Less than an hour’s metro ride from Seoul, the tourist park at Imjingak, on South Korea’s side of the border, is a carnival atmosphere. The main attraction – looking over the Imjin river that separates the two Koreas using high powered binoculars for the cost of just a few won. While many days are foggy, if you look closely enough, you can see guard towers on the other side – which most likely have guns pointed on the other side in case of a border skirmish.

The place is a much different atmosphere from the DMZ, where both side are armed to the teeth. And on the South Korean side, there are no armed guards or military in the tourist park.

Being here is truly surreal – while North Koreans are brutalized and starved by their own government, South Koreans bring their kids here to eat from food stalls and run around the place. Live Ponk-chak music – Korean um-pah music that old people love – blasts through loudspeakers. Old ladies stroll around moving their shoulders and heads to the beat of the music.

While North Korea’s missile tests and threats to nuke Alaska grab headlines in the U.S., the South Koreans have lived with the threat for so long that they are used to it by now.
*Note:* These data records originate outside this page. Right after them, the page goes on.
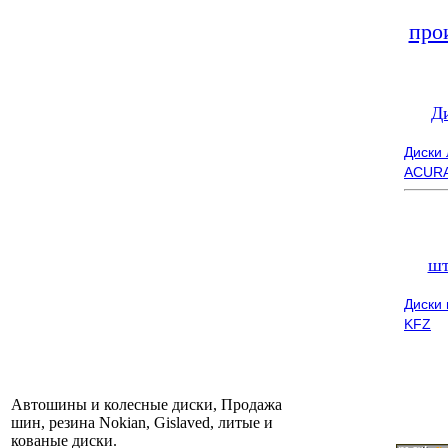
про
Д
Диски
ACUR
шт
Диски
KFZ
Автошины и колесные диски, Продажа
шин, резина Nokian, Gislaved, литые и
кованые диски.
Kids run around, their parents spend a few won to have them look through paid binoculars to see over the river.

The park is also home of the Mangbaedan Alter, where South Koreans with relatives in the North go to perform traditional rituals and ancestral rites facing their hometowns in North Korea.

Ethnicity plays a central role in the identity of both North and South. The concept of being a “pure-blooded” Korean is strong on both sides – even though, lets face it, Koreans share the same genes as many other nationalities in the region, just like most other nations of the world.

Still, many on both sides of the border long for the day that the two are unified, particular elderly Koreans who left family back in North Korea in the chaos of the Korean War.